Try quadreg, cubicreg, lnreg, logreg and check the graph and the r.

34
Q

What is extrapolation?

A

Making predictions outside of the x values you have.

35
Q

does correlation mean causation?

A

NO WAY DUDE

Just because variables go up and down together doesn’t mean one cause the other.

36
Q

What’s up with extrapolation? Is it OK?

A

Not ideal. Sometimes it’s all you can do, but state CAUTION.

37
Q

If something is associated is it correlated?

A

Not necessarily.

It can be associated and have a zero correlation

( parabolic scatterplot)

or categorical variables.

38
Q

Will residual plots always show outliers?

(will outliers always have large residuals?)

A

Usually, but not always. Some points have so much leverage, they pull the line up to it…

39
Q

How can you check if the scatterplot is “straight enough?” for a linear model?

A

Residuals plot fool!

check the resids

40
Q

Give example of correlation without causation and explain the lurking variable.

A

Ski accidents are higher on days with more hot chocolate sales, therefore, hot chocolate must cause ske accidents. (lurking variable: the number of people on the mountain). What is happening is that on days when the mountain is crowded, there are more hot chocolate sales and more ski accidents. So the population on the mountain is causing both to rise and fall together.

41
Q

How do you make a residuals plot? (find RESID?)

A

stat>plot make a scatterplot, but instead of L1 vs L2, change L2 by putting cursor on it and going to 2nd>lists down to RESID.

You can plot L1 vs RESID

or you can plot L2 vs RESID

42
Q

What are some strong r values and some weak r values

A

Strong r values are close to 1 or -1, like -0.83 or 0.94. Weak r values are close to zero like 0.10 or -0.06

43
Q

What point is on every regression line?

A

the mean-mean point. (x bar, y bar).

This point is generally not one of the points on the scatterplot.

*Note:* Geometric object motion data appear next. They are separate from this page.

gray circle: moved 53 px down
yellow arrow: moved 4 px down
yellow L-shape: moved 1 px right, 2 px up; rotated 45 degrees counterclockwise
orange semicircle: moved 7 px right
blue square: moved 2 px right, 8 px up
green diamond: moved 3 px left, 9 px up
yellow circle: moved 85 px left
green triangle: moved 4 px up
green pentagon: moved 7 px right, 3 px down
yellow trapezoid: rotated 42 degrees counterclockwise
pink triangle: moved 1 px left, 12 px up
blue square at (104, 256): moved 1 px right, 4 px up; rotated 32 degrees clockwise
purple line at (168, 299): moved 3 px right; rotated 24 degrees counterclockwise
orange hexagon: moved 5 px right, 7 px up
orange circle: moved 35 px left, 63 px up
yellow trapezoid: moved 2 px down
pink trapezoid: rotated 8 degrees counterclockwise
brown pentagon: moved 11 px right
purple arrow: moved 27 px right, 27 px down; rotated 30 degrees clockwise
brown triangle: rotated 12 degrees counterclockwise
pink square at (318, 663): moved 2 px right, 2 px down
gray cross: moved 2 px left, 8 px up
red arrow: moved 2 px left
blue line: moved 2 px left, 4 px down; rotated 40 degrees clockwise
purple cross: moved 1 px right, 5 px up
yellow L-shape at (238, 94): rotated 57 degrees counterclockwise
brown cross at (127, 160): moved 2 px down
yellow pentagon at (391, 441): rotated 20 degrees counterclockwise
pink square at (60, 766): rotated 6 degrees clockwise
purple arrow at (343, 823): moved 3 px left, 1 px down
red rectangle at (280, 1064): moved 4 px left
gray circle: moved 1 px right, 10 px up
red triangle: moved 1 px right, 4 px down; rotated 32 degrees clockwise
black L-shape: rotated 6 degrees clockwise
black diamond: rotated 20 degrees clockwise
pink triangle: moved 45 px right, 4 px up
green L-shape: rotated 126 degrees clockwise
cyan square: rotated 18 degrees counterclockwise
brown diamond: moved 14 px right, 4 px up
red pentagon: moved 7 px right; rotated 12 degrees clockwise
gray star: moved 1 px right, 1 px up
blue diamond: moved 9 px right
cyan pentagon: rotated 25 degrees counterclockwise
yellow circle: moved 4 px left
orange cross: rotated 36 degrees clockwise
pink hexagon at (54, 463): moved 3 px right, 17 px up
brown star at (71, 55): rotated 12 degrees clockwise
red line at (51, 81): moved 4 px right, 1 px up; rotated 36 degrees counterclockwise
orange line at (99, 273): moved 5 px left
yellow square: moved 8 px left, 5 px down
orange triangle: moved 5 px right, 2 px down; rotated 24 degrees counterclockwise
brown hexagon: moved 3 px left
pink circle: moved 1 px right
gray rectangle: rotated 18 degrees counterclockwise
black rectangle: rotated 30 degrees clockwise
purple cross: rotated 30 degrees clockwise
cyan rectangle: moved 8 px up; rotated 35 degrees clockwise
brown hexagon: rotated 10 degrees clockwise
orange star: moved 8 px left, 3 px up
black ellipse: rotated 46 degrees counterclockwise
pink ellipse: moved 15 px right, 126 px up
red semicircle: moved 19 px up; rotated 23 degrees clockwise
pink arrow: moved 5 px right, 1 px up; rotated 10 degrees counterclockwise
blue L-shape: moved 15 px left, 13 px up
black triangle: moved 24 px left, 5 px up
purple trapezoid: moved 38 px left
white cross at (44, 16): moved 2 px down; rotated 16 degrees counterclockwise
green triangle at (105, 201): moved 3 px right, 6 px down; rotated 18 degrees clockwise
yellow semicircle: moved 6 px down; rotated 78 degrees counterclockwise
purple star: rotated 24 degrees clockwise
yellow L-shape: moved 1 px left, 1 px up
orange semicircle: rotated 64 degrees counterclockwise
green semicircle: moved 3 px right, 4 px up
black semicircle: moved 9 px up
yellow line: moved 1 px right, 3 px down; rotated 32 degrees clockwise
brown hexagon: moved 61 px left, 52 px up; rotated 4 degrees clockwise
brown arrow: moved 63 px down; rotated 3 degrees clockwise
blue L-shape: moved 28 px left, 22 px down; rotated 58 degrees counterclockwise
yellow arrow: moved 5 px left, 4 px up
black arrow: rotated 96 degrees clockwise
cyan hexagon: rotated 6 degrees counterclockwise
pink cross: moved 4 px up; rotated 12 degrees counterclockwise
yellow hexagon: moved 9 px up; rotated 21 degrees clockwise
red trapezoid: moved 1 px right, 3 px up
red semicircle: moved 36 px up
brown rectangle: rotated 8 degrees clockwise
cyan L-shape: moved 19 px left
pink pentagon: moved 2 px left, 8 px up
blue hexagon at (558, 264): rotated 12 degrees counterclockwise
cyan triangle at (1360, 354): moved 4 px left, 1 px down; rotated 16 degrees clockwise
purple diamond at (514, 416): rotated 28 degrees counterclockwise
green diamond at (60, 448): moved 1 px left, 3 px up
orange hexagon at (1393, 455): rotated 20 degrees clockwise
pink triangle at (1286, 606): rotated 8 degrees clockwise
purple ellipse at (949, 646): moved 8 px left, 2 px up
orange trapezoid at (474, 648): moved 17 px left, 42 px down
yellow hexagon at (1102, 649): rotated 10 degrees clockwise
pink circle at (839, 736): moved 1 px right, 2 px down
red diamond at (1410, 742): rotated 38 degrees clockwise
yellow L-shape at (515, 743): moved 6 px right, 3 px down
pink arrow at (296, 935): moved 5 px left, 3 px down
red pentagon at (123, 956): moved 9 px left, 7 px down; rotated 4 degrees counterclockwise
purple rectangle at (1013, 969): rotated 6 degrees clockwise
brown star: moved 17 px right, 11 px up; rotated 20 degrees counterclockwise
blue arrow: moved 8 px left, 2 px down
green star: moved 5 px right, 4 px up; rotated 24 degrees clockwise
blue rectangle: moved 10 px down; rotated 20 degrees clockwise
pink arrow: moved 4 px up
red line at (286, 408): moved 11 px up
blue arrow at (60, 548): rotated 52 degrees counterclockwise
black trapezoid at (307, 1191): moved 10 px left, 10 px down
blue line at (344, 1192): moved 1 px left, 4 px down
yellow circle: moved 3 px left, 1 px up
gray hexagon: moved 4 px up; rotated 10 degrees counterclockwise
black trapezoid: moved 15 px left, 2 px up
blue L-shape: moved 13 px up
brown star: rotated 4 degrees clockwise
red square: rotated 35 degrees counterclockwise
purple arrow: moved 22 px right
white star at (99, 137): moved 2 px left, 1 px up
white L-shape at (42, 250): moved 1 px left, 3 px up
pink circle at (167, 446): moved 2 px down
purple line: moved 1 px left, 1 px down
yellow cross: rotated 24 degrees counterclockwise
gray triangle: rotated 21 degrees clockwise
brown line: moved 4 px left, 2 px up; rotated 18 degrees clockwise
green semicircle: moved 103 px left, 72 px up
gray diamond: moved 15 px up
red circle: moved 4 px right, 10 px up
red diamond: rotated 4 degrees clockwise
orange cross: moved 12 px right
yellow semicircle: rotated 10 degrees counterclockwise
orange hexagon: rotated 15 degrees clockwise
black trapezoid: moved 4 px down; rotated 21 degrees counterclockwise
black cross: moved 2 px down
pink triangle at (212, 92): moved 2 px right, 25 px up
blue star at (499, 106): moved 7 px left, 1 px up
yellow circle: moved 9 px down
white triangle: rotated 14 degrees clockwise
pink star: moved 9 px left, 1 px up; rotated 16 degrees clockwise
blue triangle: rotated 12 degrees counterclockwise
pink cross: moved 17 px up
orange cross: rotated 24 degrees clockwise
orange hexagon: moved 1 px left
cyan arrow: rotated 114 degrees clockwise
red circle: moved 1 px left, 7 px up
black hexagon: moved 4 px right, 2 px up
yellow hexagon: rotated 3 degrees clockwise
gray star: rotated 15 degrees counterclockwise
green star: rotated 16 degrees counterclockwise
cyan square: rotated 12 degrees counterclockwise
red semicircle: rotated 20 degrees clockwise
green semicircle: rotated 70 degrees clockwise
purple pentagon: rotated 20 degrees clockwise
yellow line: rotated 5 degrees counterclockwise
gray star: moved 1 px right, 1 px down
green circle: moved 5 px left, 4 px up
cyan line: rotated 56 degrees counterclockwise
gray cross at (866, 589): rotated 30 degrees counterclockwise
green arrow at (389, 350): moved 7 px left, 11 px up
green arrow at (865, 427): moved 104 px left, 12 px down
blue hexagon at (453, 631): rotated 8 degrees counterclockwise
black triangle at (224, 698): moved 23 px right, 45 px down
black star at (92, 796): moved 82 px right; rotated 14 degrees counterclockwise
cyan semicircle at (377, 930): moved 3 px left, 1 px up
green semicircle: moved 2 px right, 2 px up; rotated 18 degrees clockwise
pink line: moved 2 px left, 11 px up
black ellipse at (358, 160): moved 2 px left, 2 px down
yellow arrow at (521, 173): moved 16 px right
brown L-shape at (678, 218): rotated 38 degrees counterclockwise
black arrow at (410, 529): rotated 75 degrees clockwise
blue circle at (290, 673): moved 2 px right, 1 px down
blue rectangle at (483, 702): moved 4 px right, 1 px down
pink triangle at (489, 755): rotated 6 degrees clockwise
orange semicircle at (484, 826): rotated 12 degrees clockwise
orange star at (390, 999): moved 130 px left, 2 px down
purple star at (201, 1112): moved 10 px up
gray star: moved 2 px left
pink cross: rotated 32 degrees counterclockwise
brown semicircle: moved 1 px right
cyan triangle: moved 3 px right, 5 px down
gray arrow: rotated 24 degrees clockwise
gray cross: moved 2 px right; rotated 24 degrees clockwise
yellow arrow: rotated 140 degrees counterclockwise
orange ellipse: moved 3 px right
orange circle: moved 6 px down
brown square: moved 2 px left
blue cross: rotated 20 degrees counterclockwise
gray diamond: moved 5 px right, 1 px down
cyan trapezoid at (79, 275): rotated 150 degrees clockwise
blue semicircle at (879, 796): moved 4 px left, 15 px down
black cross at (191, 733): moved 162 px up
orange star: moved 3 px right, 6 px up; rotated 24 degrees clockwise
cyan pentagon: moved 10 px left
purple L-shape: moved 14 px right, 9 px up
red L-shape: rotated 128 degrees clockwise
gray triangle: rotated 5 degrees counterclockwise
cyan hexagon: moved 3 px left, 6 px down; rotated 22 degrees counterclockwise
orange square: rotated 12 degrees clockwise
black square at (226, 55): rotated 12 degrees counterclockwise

Usually none of the scatterplot points are on the regression line.

44
Q

Which is explanatory variable?

A

the x

the horizontal axis.

it “explains” what happens to y

45
Q

What do we want to see in a residuals plot in order to continue with the current model?

A

random scatter. No pattern.

if there is a pattern, then find a new model or proceed with caution.

46
Q

What is a residual?

A

Vertical distance to the LSRL (to the model)

ACTUAL-PREDICTED,

A-P, like this class AP (get it?)

y - yhat

Take y data found and from that, subtract the y you get from plugging the x into the model (equation).

47
Q

If something is correlated is it associated?

A

Yes.

If it is correlated then it must be associated.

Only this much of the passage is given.